**TASK ITEM:** Your task is to quote the records from their first line through the line containing "Landsrade (bij 5", with nothing added or left out.

**DATA FOR THIS TASK:**
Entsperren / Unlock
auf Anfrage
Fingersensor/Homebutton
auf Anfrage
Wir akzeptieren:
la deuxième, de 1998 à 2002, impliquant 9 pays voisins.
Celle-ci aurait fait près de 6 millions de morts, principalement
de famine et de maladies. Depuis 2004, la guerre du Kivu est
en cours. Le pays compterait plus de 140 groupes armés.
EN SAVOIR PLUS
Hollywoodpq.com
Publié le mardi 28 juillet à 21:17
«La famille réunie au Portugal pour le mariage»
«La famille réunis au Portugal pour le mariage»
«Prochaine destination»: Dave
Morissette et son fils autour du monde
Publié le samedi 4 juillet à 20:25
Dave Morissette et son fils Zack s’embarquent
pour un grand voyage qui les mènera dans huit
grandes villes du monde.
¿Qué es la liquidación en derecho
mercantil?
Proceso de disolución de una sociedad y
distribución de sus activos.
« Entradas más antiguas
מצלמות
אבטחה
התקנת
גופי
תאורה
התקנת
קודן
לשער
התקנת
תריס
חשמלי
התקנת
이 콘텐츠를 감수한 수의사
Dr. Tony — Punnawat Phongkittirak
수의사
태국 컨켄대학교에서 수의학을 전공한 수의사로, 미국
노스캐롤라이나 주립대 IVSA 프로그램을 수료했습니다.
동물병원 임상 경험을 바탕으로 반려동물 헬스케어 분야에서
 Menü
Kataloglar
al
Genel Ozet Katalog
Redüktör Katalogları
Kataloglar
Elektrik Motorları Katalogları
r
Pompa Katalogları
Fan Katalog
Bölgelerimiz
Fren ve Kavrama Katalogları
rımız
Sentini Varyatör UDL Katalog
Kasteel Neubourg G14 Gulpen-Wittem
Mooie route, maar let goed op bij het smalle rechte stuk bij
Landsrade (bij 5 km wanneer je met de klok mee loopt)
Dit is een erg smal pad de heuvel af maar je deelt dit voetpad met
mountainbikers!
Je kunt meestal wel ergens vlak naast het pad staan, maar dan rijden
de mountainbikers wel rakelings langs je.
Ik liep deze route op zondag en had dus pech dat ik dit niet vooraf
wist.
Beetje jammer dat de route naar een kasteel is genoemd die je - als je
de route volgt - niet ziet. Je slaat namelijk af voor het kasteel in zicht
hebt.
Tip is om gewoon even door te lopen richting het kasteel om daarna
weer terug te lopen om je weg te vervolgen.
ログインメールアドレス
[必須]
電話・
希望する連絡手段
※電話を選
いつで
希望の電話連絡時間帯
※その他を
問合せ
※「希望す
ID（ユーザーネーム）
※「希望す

**FINISHED TASK:**
Entsperren / Unlock
auf Anfrage
Fingersensor/Homebutton
auf Anfrage
Wir akzeptieren:
la deuxième, de 1998 à 2002, impliquant 9 pays voisins.
Celle-ci aurait fait près de 6 millions de morts, principalement
de famine et de maladies. Depuis 2004, la guerre du Kivu est
en cours. Le pays compterait plus de 140 groupes armés.
EN SAVOIR PLUS
Hollywoodpq.com
Publié le mardi 28 juillet à 21:17
«La famille réunie au Portugal pour le mariage»
«La famille réunis au Portugal pour le mariage»
«Prochaine destination»: Dave
Morissette et son fils autour du monde
Publié le samedi 4 juillet à 20:25
Dave Morissette et son fils Zack s’embarquent
pour un grand voyage qui les mènera dans huit
grandes villes du monde.
¿Qué es la liquidación en derecho
mercantil?
Proceso de disolución de una sociedad y
distribución de sus activos.
« Entradas más antiguas
מצלמות
אבטחה
התקנת
גופי
תאורה
התקנת
קודן
לשער
התקנת
תריס
חשמלי
התקנת
이 콘텐츠를 감수한 수의사
Dr. Tony — Punnawat Phongkittirak
수의사
태국 컨켄대학교에서 수의학을 전공한 수의사로, 미국
노스캐롤라이나 주립대 IVSA 프로그램을 수료했습니다.
동물병원 임상 경험을 바탕으로 반려동물 헬스케어 분야에서
 Menü
Kataloglar
al
Genel Ozet Katalog
Redüktör Katalogları
Kataloglar
Elektrik Motorları Katalogları
r
Pompa Katalogları
Fan Katalog
Bölgelerimiz
Fren ve Kavrama Katalogları
rımız
Sentini Varyatör UDL Katalog
Kasteel Neubourg G14 Gulpen-Wittem
Mooie route, maar let goed op bij het smalle rechte stuk bij
Landsrade (bij 5 km wanneer je met de klok mee loopt)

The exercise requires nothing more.